Items from a data source
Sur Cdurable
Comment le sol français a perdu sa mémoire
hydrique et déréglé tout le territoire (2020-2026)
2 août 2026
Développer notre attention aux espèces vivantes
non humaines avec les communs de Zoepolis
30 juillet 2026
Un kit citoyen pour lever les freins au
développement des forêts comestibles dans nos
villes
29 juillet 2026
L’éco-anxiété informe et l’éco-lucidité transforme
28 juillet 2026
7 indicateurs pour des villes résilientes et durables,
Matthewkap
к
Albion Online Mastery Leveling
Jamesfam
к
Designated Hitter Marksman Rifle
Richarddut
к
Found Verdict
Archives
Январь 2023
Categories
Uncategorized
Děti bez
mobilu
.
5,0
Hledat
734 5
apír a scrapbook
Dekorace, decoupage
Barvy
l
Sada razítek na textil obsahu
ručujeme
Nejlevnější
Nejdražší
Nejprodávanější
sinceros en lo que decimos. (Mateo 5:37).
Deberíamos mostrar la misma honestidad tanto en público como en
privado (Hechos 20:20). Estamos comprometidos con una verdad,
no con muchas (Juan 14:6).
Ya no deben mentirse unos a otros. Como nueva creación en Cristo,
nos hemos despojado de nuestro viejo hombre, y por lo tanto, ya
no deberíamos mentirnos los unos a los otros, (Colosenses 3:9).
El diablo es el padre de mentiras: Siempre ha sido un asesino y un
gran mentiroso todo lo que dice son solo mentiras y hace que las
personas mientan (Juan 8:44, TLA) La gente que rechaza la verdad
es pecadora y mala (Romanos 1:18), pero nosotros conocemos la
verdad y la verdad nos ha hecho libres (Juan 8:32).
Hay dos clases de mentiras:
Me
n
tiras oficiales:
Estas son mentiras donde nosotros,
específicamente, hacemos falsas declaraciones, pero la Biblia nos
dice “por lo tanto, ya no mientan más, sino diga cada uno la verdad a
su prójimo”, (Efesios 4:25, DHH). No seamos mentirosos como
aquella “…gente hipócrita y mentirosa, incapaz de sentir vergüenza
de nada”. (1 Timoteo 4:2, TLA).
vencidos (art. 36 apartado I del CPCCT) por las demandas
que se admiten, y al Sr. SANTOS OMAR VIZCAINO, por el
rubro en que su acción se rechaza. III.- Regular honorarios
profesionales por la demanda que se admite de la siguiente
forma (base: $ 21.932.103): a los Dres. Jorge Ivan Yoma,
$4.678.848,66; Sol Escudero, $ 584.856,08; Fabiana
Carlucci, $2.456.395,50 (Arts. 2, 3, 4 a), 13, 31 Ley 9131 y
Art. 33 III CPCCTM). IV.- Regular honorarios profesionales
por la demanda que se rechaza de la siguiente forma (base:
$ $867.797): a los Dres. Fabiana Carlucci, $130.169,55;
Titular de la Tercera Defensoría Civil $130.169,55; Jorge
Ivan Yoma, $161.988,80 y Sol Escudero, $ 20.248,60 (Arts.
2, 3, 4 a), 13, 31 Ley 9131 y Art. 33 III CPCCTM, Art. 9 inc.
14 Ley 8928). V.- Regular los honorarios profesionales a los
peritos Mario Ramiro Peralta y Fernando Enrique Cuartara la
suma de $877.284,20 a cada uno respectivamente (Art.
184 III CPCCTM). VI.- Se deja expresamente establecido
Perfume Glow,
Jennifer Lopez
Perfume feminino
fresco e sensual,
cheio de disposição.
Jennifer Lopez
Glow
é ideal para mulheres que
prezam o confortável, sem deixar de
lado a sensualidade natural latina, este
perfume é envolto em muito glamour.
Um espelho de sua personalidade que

What the task asks » Repeat the full set of records above character for character.

Solution to this task »
Sur Cdurable
Comment le sol français a perdu sa mémoire
hydrique et déréglé tout le territoire (2020-2026)
2 août 2026
Développer notre attention aux espèces vivantes
non humaines avec les communs de Zoepolis
30 juillet 2026
Un kit citoyen pour lever les freins au
développement des forêts comestibles dans nos
villes
29 juillet 2026
L’éco-anxiété informe et l’éco-lucidité transforme
28 juillet 2026
7 indicateurs pour des villes résilientes et durables,
Matthewkap
к
Albion Online Mastery Leveling
Jamesfam
к
Designated Hitter Marksman Rifle
Richarddut
к
Found Verdict
Archives
Январь 2023
Categories
Uncategorized
Děti bez
mobilu
.
5,0
Hledat
734 5
apír a scrapbook
Dekorace, decoupage
Barvy
l
Sada razítek na textil obsahu
ručujeme
Nejlevnější
Nejdražší
Nejprodávanější
sinceros en lo que decimos. (Mateo 5:37).
Deberíamos mostrar la misma honestidad tanto en público como en
privado (Hechos 20:20). Estamos comprometidos con una verdad,
no con muchas (Juan 14:6).
Ya no deben mentirse unos a otros. Como nueva creación en Cristo,
nos hemos despojado de nuestro viejo hombre, y por lo tanto, ya
no deberíamos mentirnos los unos a los otros, (Colosenses 3:9).
El diablo es el padre de mentiras: Siempre ha sido un asesino y un
gran mentiroso todo lo que dice son solo mentiras y hace que las
personas mientan (Juan 8:44, TLA) La gente que rechaza la verdad
es pecadora y mala (Romanos 1:18), pero nosotros conocemos la
verdad y la verdad nos ha hecho libres (Juan 8:32).
Hay dos clases de mentiras:
Me
n
tiras oficiales:
Estas son mentiras donde nosotros,
específicamente, hacemos falsas declaraciones, pero la Biblia nos
dice “por lo tanto, ya no mientan más, sino diga cada uno la verdad a
su prójimo”, (Efesios 4:25, DHH). No seamos mentirosos como
aquella “…gente hipócrita y mentirosa, incapaz de sentir vergüenza
de nada”. (1 Timoteo 4:2, TLA).
vencidos (art. 36 apartado I del CPCCT) por las demandas
que se admiten, y al Sr. SANTOS OMAR VIZCAINO, por el
rubro en que su acción se rechaza. III.- Regular honorarios
profesionales por la demanda que se admite de la siguiente
forma (base: $ 21.932.103): a los Dres. Jorge Ivan Yoma,
$4.678.848,66; Sol Escudero, $ 584.856,08; Fabiana
Carlucci, $2.456.395,50 (Arts. 2, 3, 4 a), 13, 31 Ley 9131 y
Art. 33 III CPCCTM). IV.- Regular honorarios profesionales
por la demanda que se rechaza de la siguiente forma (base:
$ $867.797): a los Dres. Fabiana Carlucci, $130.169,55;
Titular de la Tercera Defensoría Civil $130.169,55; Jorge
Ivan Yoma, $161.988,80 y Sol Escudero, $ 20.248,60 (Arts.
2, 3, 4 a), 13, 31 Ley 9131 y Art. 33 III CPCCTM, Art. 9 inc.
14 Ley 8928). V.- Regular los honorarios profesionales a los
peritos Mario Ramiro Peralta y Fernando Enrique Cuartara la
suma de $877.284,20 a cada uno respectivamente (Art.
184 III CPCCTM). VI.- Se deja expresamente establecido
Perfume Glow,
Jennifer Lopez
Perfume feminino
fresco e sensual,
cheio de disposição.
Jennifer Lopez
Glow
é ideal para mulheres que
prezam o confortável, sem deixar de
lado a sensualidade natural latina, este
perfume é envolto em muito glamour.
Um espelho de sua personalidade que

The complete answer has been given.